Vivian Tran


Vivian Tran (she/her) is an interdisciplinary artist based in Boston and Toronto. Her work references overlooked and everyday gestures, materials, and routines to reorient how we approach the day-to-day. Her videos examine personal and public archives in search of interwoven moments across time and space. Through use of framing and lighting, her installations are often silent and minimal, yet charged with the suggestion of narrative. She earned a BFA and a BS in Cognitive Science at Tufts University in 2025. In 2023, she attended Yale Norfolk School of Art and was a fellow at Ox-Bow School of Art and Artist’s Residency in 2024.

@viviantranart | viviantran.ca

Work Description

Circling Around, 2024
Found newspapers, found crate, handmade ceramic bowls, chopsticks, video.
Dimensions variable
Courtesy of the artist

My work often references familiar symbols and actions intrinsic to everyday life. I use found archival footage to collapse historical, familial, and personal memory into the present moment. When my mother grew up in Vietnam, she worked as a seamstress, mending others’ torn things. Likewise, I think of my videos as a textile, where the movement of bodies becomes a needle, seaming together fragmented moments across time and space. I’m currently drawn to the tension between the cliché and the profound. When, how, and why do the overlooked rituals and materials of daily life begin to feel sacred, capable of reminding us of our aliveness? I’m interested in how subtle gestures, such as framing and lighting, can reveal a lyrical potential already present in the everyday. I work with found materials—newspapers, cardboard, and archival footage of figures walking in the backgrounds, solitary birds in flight, sunrises, sunsets, and the night sky. Circling Around is an installation I first created for a community dinner in Boston that was organized by Copenger, an arts collective I co-founded. The dinner was inspired by family traditions of dining together on the floor. Each iteration of this installation is different, put together from locally sourced newspapers, crates, bowls, and chopsticks. The video in the center collages clips of birds I found flying in the backgrounds of archival footage. Like a needle seaming through fabric, the bird stitches a continuous path across disparate moments and places. My practice is rooted in the belief that by looking closely—especially at what’s most invisible and overlooked—we can find traces of everything else expressed within it.

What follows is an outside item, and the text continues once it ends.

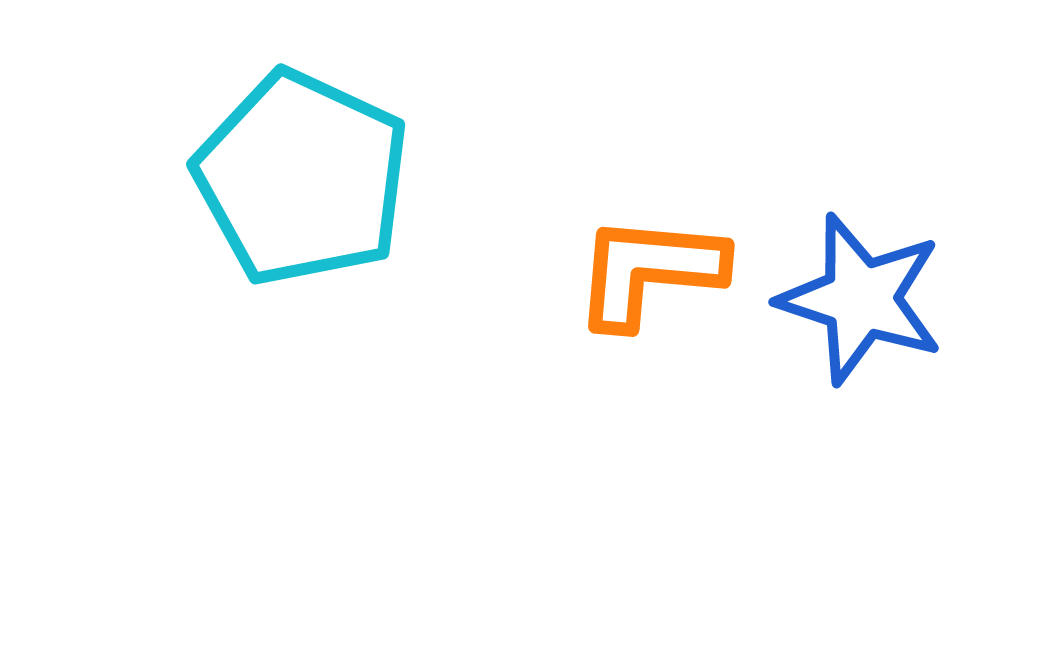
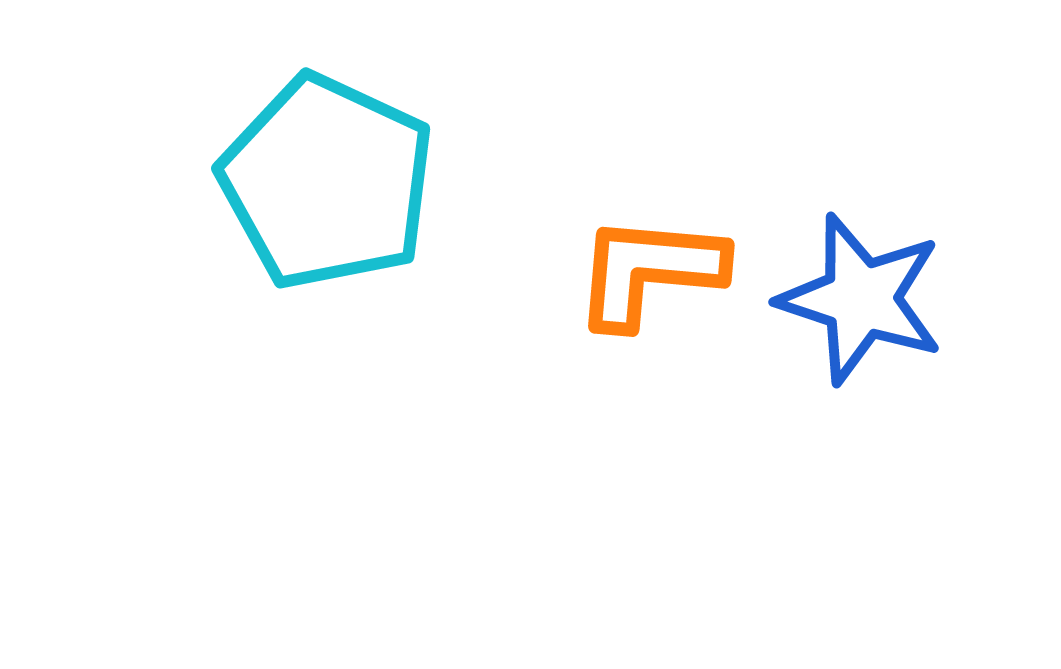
cyan pentagon: moved 25 px right, 4 px down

This floor installation was originally created as part of an experimental art & community dinner hosted by Copenger on February 19, 2025 in Boston, MA. This event takes inspiration from traditional Vietnamese family dinners where people gather around on the floor on chiếu (woven mats). Through the contributions by members of the community, we served guests a three-course dinner, incorporating family recipes and handmade ceramics, weaving together a night full of art, food, and people. At OCCCA and through VAALA, this iteration of Circling Around invites viewers to sit, commune, and converse as a means for connection whilst viewing the video works in an immersive space. 

Sunrise and Sunset, 2023
Video projection, 7 minute 22 second loop
Courtesy of the artist

Vivian Tran’s sun installation works merge together time and space in conjunction with physical and digital environments. She merges found footage of sunrises and sunsets and creates video collages that work in tandem with the “real-time” rise and fall of the sun in the space that the work is being shown in. Seaming together these video collages helps with the enduring plight of the constant motion of day to day life and allows for an immersive distilling of time and place. 


Artist Interview

Can you tell us about your artistic practice and the major influences that have affected your work? 

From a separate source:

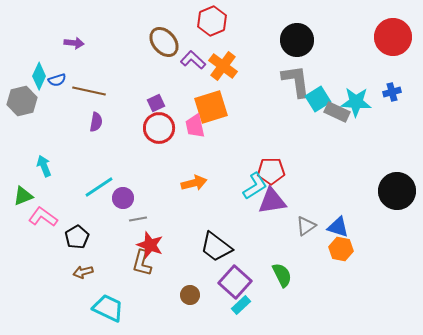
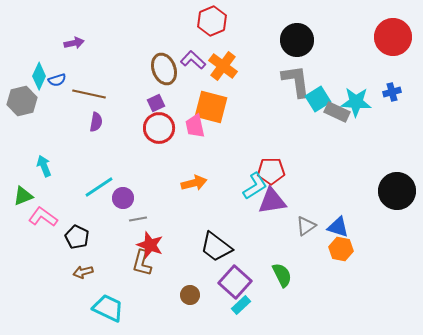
brown ellipse at (164, 42): moved 27 px down; rotated 20 degrees clockwise
purple arrow at (74, 43): rotated 18 degrees counterclockwise
brown line at (89, 91): moved 3 px down
orange square at (211, 107): rotated 32 degrees clockwise
black pentagon at (77, 237): rotated 15 degrees counterclockwise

I currently work primarily in video installation, pairing projection with found materials. My work often references familiar symbols and actions intrinsic to everyday life. Framing, lighting, and restraint are my favorite languages. I make use of these subtle gestures to return agency back to the materials I find. I do not view myself as a narrator, but more of a pointer finger. My role is not to heavily interfere with the found objects, but to frame them, so they can best speak for themselves. I am drawn to lyrical gestures that can pierce through the monotony of repetitive day-to-day routines. It’s these quiet moments of feeling deeply connected to the world that have saved me. 

I recently revisited one of my journals from high school, which was over five years ago, and found a line I wrote that stood out to me: “In whatever I do, I hope to continue loving the world no matter what.” I forgot that I wrote this. There was so much conviction in this statement and I think it encapsulates what I want to achieve in my work going forward. I think loving the world can feel like a process of discovery. The forms my work will take will definitely change and shift in response to feelings and everyday life, but I know my process is rooted in the belief that if I look deeply anywhere, especially in places that seem unusual and overlooked, that I will always find love. Ultimately, I want to be a vehicle for this love.